In the middle of rural Elbert County, Georgia, a large granite monument lays out a series of multi-lingual instructions for rebuilding civilization after an apocalypse. And despite the fact that the prophetic words on this structure are just over 40 years old, the creepiest part might be the fact that no one knows exactly who wrote them or why.
Part Stonehenge, part Ten Commandments, the Georgia Guidestones were unveiled on March 22, 1980, and have been called everything from “a stirring call to rational thinking” to just plain Satanic. The author’s name, R.C. Christian, is said to be a pseudonym, while the people who paid for its development were “a small group of Americans who seek the Age of Reason,” but their identities were very carefully shrouded even after all these years.
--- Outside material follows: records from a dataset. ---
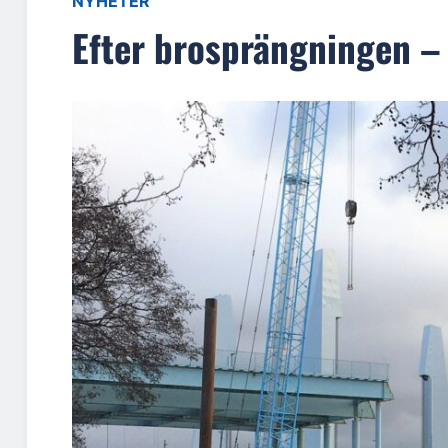
NYHETER
Efter brosprängningen –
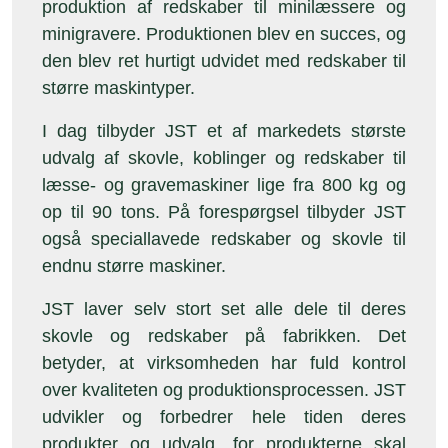
produktion af redskaber til minilæssere og
minigravere. Produktionen blev en succes, og
den blev ret hurtigt udvidet med redskaber til
større maskintyper.
I dag tilbyder JST et af markedets største
udvalg af skovle, koblinger og redskaber til
læsse- og gravemaskiner lige fra 800 kg og
op til 90 tons. På forespørgsel tilbyder JST
også speciallavede redskaber og skovle til
endnu større maskiner.
JST laver selv stort set alle dele til deres
skovle og redskaber på fabrikken. Det
betyder, at virksomheden har fuld kontrol
over kvaliteten og produktionsprocessen. JST
udvikler og forbedrer hele tiden deres
produkter og udvalg, for produkterne skal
The structure is made up of four vertical granite slabs, each weighing over 42,000 lbs each, a center stone that weighs over 20,000 lbs, and a 24,000-lbs capstone on top. The formation of the stones not only displays ten principles in eight different languages, but the structure itself also acts as a clock, calendar, and compass.
The main message of the ten guidelines includes everything from population control to advice on maintaining laws to the importance of respecting nature, but some have interpreted the inscriptions in different ways. Regardless of the message, it’s clear that this passion project was meant to outlast the worst of disasters.
If you’d be interested in checking out the guidestones for yourself, they’re completely free to visit day or night at 1031 Guide Stones Road in Elberton, Georgia, USA.